Zunera Ishaq hails from Pakistan where she was a high school teacher, lives in Mississauga, Ont., is 29 and has 3 kids. She came to Canada in 2008, passed her citizenship test five years later with flying colours, and is now ready to take the oath of citizenship. She's been "imagining [this moment] for so long" because she's anxious to be a full and active member of Canadian society. She and her husband chose Canada over other countries, she says, because "It is especially important to me to live in a country of religious freedoms since I am a devout Muslim."

She's already a volunteer at her eldest child's school – a public school – and at a local women's shelter, and once she becomes a citizen she is determined to have an active say in her country's future. Her lawyers, Lorne Waldman and Naseem Mithoowani, have been impressed by her feistiness, independence and determination. Zunera Ishaq would be, from all accounts, a model Canadian.

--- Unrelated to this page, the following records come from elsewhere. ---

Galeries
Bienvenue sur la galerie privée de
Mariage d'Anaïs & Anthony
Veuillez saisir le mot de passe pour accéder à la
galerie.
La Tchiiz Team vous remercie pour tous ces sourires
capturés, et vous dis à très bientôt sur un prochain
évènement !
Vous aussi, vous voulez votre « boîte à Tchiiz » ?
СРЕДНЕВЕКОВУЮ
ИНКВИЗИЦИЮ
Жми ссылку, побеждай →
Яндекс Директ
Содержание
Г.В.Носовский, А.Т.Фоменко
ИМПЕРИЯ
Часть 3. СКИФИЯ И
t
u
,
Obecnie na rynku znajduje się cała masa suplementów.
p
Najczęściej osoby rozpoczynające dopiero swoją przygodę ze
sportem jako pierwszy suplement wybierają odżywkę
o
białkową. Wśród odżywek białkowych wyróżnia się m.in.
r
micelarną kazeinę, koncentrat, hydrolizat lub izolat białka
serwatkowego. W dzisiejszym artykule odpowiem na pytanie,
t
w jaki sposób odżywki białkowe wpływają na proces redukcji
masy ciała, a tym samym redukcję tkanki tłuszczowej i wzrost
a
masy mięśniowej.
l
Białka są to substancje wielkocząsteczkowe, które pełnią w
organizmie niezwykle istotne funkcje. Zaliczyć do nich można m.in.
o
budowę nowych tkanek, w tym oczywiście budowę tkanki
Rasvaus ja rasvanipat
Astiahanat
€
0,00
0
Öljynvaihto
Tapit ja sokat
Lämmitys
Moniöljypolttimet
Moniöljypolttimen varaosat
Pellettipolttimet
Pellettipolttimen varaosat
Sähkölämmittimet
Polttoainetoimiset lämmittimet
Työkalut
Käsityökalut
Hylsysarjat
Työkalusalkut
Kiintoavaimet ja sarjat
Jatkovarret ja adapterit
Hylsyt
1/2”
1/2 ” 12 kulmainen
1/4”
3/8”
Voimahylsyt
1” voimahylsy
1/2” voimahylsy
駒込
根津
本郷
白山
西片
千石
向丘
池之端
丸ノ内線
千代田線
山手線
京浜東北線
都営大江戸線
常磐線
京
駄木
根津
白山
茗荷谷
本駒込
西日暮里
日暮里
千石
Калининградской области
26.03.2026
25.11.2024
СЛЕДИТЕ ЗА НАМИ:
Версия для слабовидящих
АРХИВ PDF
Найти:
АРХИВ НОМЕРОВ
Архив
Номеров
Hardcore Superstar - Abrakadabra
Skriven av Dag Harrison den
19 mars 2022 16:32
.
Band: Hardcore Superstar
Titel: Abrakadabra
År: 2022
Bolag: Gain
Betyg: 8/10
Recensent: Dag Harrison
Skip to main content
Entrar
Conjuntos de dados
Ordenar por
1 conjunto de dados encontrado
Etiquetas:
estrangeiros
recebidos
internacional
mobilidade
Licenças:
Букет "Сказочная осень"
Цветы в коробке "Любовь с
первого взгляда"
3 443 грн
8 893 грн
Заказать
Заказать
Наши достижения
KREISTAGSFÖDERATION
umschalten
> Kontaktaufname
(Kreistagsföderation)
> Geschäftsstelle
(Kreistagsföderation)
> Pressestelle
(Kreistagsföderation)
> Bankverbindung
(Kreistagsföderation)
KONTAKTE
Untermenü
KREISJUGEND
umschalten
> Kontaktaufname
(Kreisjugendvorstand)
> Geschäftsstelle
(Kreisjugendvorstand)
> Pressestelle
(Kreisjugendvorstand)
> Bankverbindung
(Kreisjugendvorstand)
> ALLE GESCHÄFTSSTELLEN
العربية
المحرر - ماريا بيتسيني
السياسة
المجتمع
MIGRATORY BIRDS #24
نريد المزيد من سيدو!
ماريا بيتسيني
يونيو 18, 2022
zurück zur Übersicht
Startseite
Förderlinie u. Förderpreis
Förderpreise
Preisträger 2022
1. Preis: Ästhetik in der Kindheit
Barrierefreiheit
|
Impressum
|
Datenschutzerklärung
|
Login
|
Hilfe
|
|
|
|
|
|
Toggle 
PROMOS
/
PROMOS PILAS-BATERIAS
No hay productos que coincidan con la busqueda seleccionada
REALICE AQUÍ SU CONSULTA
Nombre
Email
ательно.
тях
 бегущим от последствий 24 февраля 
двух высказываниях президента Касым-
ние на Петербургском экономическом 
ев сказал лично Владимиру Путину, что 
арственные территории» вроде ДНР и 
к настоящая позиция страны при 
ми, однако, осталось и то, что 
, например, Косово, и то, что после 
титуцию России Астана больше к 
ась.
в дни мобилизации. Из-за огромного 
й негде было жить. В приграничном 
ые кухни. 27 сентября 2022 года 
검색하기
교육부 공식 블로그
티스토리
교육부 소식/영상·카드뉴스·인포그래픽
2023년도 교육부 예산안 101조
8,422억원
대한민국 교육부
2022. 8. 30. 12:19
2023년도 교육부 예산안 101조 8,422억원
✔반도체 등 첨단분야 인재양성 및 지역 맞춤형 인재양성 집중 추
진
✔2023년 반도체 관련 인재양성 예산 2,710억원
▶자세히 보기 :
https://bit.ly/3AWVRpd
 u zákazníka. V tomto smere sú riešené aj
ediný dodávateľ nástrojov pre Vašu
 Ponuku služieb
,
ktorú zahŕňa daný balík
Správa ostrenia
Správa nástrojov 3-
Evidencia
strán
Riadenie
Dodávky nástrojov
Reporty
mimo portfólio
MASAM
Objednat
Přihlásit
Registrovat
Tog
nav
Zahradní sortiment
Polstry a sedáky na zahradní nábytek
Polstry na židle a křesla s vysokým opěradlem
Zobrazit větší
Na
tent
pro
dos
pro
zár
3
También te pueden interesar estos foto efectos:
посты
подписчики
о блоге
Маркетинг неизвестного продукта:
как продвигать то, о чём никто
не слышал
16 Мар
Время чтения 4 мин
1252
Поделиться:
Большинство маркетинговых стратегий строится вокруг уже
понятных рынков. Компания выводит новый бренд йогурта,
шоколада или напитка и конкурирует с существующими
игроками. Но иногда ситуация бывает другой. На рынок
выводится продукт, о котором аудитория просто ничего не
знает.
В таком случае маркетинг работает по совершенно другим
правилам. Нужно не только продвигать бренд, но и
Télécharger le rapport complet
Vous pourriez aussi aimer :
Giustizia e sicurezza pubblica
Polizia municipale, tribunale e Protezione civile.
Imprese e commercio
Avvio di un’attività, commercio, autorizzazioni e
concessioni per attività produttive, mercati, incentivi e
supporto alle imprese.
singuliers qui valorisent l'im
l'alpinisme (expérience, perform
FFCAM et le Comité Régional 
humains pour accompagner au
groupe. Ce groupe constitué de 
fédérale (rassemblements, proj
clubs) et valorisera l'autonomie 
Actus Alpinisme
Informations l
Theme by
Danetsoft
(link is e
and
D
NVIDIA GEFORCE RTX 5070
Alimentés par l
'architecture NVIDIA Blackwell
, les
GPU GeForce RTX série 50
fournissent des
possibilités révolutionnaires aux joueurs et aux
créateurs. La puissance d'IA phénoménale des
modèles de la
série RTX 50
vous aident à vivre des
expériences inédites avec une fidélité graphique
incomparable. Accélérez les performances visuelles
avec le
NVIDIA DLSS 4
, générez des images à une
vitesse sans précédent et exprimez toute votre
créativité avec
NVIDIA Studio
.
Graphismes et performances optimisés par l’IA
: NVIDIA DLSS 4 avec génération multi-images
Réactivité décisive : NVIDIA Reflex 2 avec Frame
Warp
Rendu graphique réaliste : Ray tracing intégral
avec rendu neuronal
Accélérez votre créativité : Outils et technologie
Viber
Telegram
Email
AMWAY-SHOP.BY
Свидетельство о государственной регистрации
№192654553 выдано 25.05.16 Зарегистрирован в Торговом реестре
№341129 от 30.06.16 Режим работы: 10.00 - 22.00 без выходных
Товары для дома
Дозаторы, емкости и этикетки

Yet if it were up to the Prime Minister of Canada, Ms. Ishaq would have to settle for "imagining" her citizenship until hell freezes over. Why? Because she wears a niqab, which covers her entire face except her eyes. Ms. Ishaq says in a court affidavit that "I first started wearing the niqab when I was approximately 15 years old….After I had done research….I came to the conclusion that the niqab is mandatory to my faith." While many Muslims disagree, each is free to make these decisions for herself.

It's perfectly legal, harms no one, but is providing ammunition for Stephen Harper's election campaign.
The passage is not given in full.